Escrevo nas paredes da mente essas coisas que são minhas, que às vezes nao são. Que muitas vezes permanecem assim assistindo tudo de longe, lá do horizonte onde me olham e acenam, mas que não chegam nunca aqui. Essas são as que habitam as escritas que não escrevo, e que acabam por serem exclusivamente só minhas.

E tenho tido muitas dessas. Tenho visto elas tão regularmente que não sei se ainda sei como faz pra escrever de fato. As escritas têm se tornado como personagens espectrais que habitam a narrativa e que agora sentam no banco de trás, mas quando eu olho no retrovisor, já não estão mais lá. E me acostumei a elas assim. Por isso não sei dizer, não parece caber aqui. Parece um desrespeito com esse ou esses fantasmas que me acompanham. E nao parece fazer sentido escolher um ou outro.

Apesar de tudo isso. Nos últimos tempos aprendi a me afeiçoar dos sonhos e isso não quero esquecer. E no meu sonho eu era assaltado, roubava a arma do assaltante e matava dois assaltantes e fugia fugia fugia fugia por ruas escuras e mal iluminadas com pessoas atrás de mim, pessoas me cercando, pessoas armando armadilhas pra me parar. E eu corria corria corria até encontrar o trilho do trem. E lá no trilho do trem tudo parava de me perseguir.

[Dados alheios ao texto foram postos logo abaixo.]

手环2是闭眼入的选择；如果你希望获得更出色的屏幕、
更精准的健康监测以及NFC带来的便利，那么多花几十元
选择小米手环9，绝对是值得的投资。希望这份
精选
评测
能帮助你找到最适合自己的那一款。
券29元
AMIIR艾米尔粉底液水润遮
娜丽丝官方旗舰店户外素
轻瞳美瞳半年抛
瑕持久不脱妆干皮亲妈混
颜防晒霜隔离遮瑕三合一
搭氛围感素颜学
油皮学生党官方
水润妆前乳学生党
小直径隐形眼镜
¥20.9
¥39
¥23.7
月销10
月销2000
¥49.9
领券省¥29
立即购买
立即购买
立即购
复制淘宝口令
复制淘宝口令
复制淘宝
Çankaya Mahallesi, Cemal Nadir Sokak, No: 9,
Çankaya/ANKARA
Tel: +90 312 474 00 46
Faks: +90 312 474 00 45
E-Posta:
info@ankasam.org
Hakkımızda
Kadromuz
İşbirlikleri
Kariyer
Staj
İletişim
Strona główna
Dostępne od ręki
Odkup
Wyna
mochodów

E eu tentando desvendar meu sonho acho claro que me sinto culpado por fazer o que em alguma medida é meu direito. Me sinto culpado por me defender. É o que meu sonho talvez me diga. E eu queria fugir desse lugar onde me defendo e preciso fugir e encontrar esse outro onde não há fuga.

E dessa vez desvendo meu sonho sozinho, como se eu tivesse esse poder que na verdade não sinto ter. E mais uma vez meu sonho se sonha pelas ruas. Correndo pelas ruas, fugindo pelas ruas, se escondendo pelas ruas, perseguindo ou explorando ruas, ficando perdido em ruas, tendo medo pelas ruas. São sempre as ruas.

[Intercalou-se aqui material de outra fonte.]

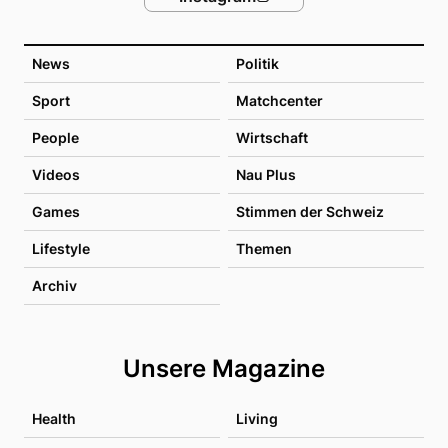
News
Politik
Sport
Matchcenter
People
Wirtschaft
Videos
Nau Plus
Games
Stimmen der Schweiz
Lifestyle
Themen
Archiv
Unsere Magazine
Health
Living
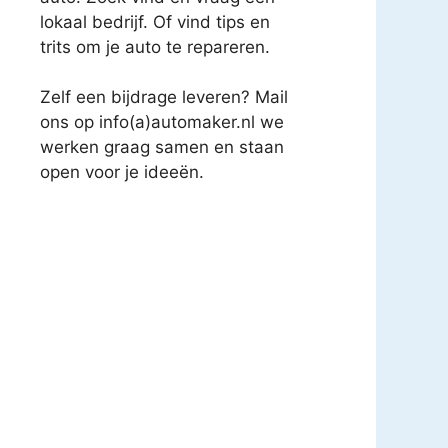
lokaal bedrijf. Of vind tips en
trits om je auto te repareren.
Zelf een bijdrage leveren? Mail
ons op info(a)automaker.nl we
werken graag samen en staan
open voor je ideeën.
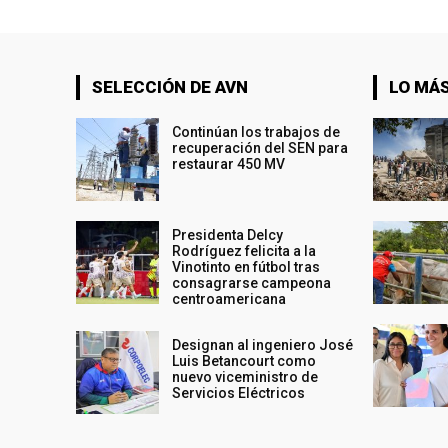
SELECCIÓN DE AVN
LO MÁS
Continúan los trabajos de
recuperación del SEN para
restaurar 450 MV
Presidenta Delcy
Rodríguez felicita a la
Vinotinto en fútbol tras
consagrarse campeona
centroamericana
Designan al ingeniero José
Luis Betancourt como
nuevo viceministro de
Servicios Eléctricos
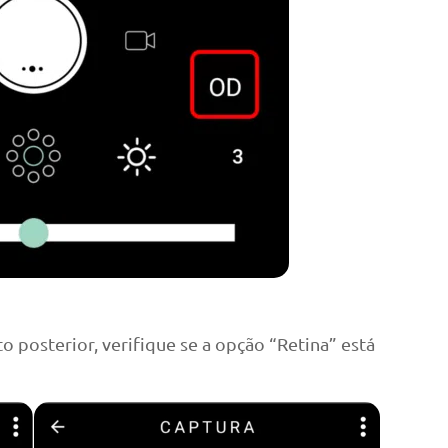
posterior, verifique se a opção “Retina” está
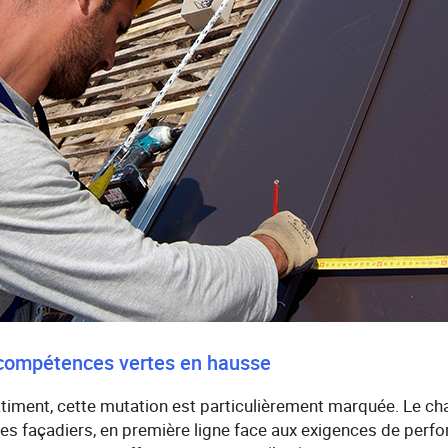
ompétences vertes en hausse
âtiment, cette mutation est particulièrement marquée. Le c
 les façadiers, en première ligne face aux exigences de per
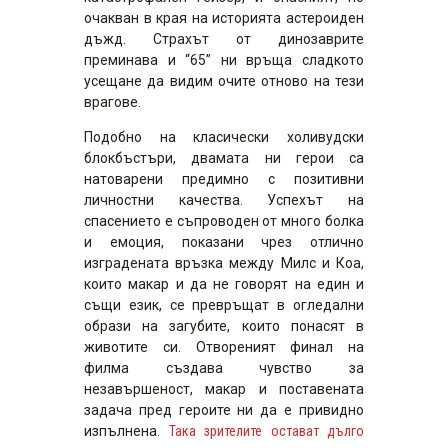
очакван в края на историята астероиден
дъжд. Страхът от динозаврите
преминава и “65” ни връща сладкото
усещане да видим очите отново на тези
врагове.
Подобно на класически холивудски
блокбъстъри, двамата ни герои са
натоварени предимно с позитивни
личностни качества. Успехът на
спасението е съпроводен от много болка
и емоция, показани чрез отлично
изградената връзка между Милс и Коа,
които макар и да не говорят на един и
същи език, се превръщат в огледални
образи на загубите, които понасят в
животите си. Отвореният финал на
филма създава чувство за
незавършеност, макар и поставената
задача пред героите ни да е привидно
изпълнена.
Така зрителите остават дълго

E há pouco tempo descobri que há o orixá das ruas, das encruzilhadas, que habita as bordas, os entres. E achei fascinante. E tenho também isso no horizonte da minha mente como um escrito que não foi escrito. Há um mundo onde as ruas são tão importantes quanto nos sonhos. E quem sabe haja lá também um trilho do trem onde se habita sem precisar fugir.

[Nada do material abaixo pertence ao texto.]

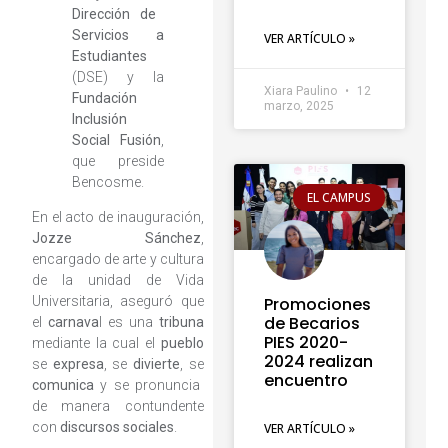
Dirección de
Servicios a
VER ARTÍCULO »
Estudiantes
(DSE) y la
Xiara Paulino
12
Fundación
marzo, 2025
Inclusión
Social Fusión
,
que preside
Bencosme.
EL CAMPUS
En el acto de inauguración,
Jozze Sánchez
,
encargado de arte y cultura
de la unidad de Vida
Universitaria, aseguró que
Promociones
de Becarios
el
carnava
l es una
tribuna
PIES 2020-
mediante la cual el
pueblo
2024 realizan
se
expresa
, se
divierte
, se
encuentro
comunica
y se pronuncia
de manera contundente
con
discursos sociales
.
VER ARTÍCULO »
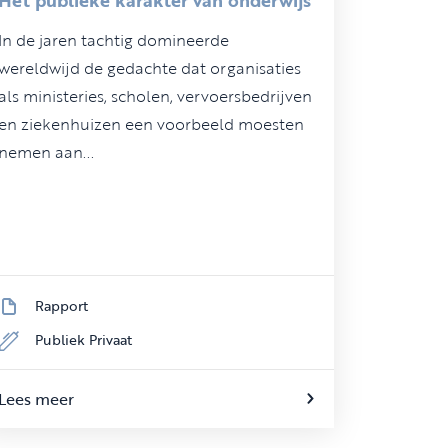
In de jaren tachtig domineerde
wereldwijd de gedachte dat organisaties
als ministeries, scholen, vervoersbedrijven
en ziekenhuizen een voorbeeld moesten
nemen aan...
Rapport
Publiek Privaat
Lees meer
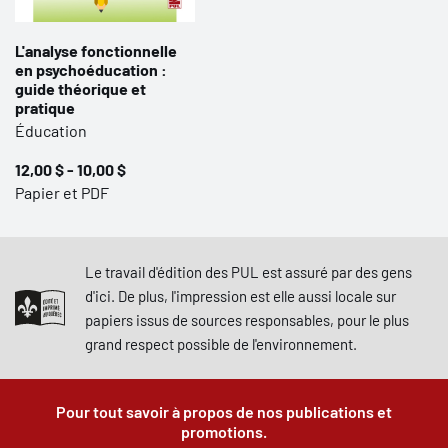
L'analyse fonctionnelle
en psychoéducation :
guide théorique et
pratique
Éducation
12,00 $ - 10,00 $
Papier et PDF
Le travail d'édition des PUL est assuré par des gens
d'ici. De plus, l'impression est elle aussi locale sur
papiers issus de sources responsables, pour le plus
grand respect possible de l'environnement.
Pour tout savoir à propos de nos publications et
promotions.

Há lá também um outro que é todo calminho, e eu adoro ouvir falar desse, esse que quando nasce já vem defeituosinho, engual eu. Que vive a mais absoluta paz e que não foge. Não rouba arma, nao mata, não foge, não habita as ruas e não procura trilho de trem.

Eu adoro ouvir falar histórias e me lembro agora de uma sobre o trilho do trem. Me lembro de outra também. Me lembro também de ouvir muita história. Talvez lá dentro do meu sonho o trilho do trem tenha ficado cravado nas paredes da memória, junto com todo o resto, que me vem pelas ruas quando sonho, que me traz uma arma e me assalta quando sonho, que me persegue quando sonho.

Mas que quando acordo vira coisa escrita que não se escreve.